Many people will tell you that the opportunity to go to college is enough for student-athletes, but it is time to start offering more than that and paying the athletes that take their talents to the collegiate level. These athletes bring in large amounts of money for their school and the NCAA and are not being fairly compensated for it. There are many different commodities and experiences that are given up to pursue college sports and the people that choose to do so should at least see some of the benefits of making that choice. The time has come for the traditional rules of amateur athletes not being paid to play to change. There are many good ideas that are going around about how to pay the athletes and they include using a free market technique or paying based on production. Some people believe that college athletes receive many luxuries, examples of the luxuries these athletes are known to have include full ride scholarships and a shot at the pros. The same people that argue these points will say that paying colleges athletes would be unfair to smaller schools, but if the rule change is approached correctly, it would allow for a fair and equal opportunity for all players and schools.

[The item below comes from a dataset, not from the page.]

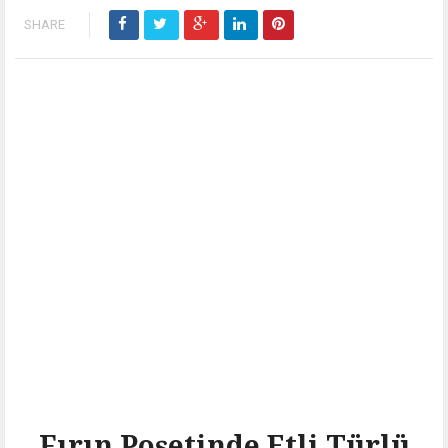
SHARE
Fırın Poşetinde Etli Türlü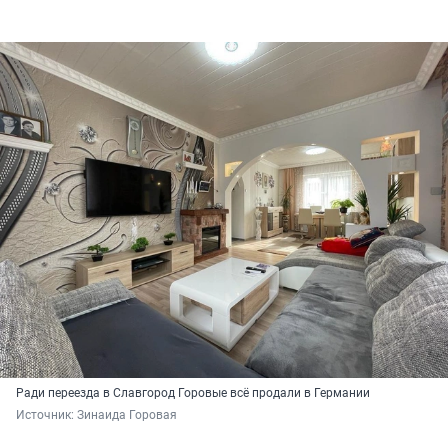
Ради переезда в Славгород Горовые всё продали в Германии
Источник: 
Зинаида Горовая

College athletes are defined by the NCAA as amateurs and their bylaws state "A student who engages in athletic contests for educational purposes, personal pleasure, satisfaction, and for the love of the sport, not for monetary or material gain" (NCAA). This means that while an athlete is participating in college level sports they can receive no payment, whether it’s in the form of cash or other goods. There have been instances in the past where athletes have received benefits for playing and the NCAA is anything but lenient with their punishments. The NCAA will strip the athlete of his/her eligibility and amateur status so they can no longer participate in intercollegiate activities in a particular sport. The rule has been speculated on by sportscasters and news people, but the NCAA has stated that this rule will not change. "College football and basketball are multi-billion-dollar businesses. Some schools have billion-dollar TV deals and team sponsors. The coaches for these teams make millions. Some schools have money for fancy training facilities, charter jets to away games, and state-of-the-art arenas. Yet, the labor force-the players- receive nothing. Name another industry where the labor force receives nothing. You can't" (Nocera). The University of Alabama spent $36,918,963 and received $81,993,762 from football alone! That’s not including any other revenue all of the other sports are bringing in. The average salary of a D1 has gone up over 70% form 2006-2012, the average salary of a D1 coach was $1.64 million! With the theory of linear progression that salary would now be over 140% from 2006, which is $2.13 million/year. In 2016 alone Nick Saben, The University of Alabama's coach, made $6.9 million and in 2017 his salary increased by 62%. In 2017 he made an astounding $11.125 million! The schools could cut his salary by $10 million and use it for anything else and he'd still be making a very large sum of money.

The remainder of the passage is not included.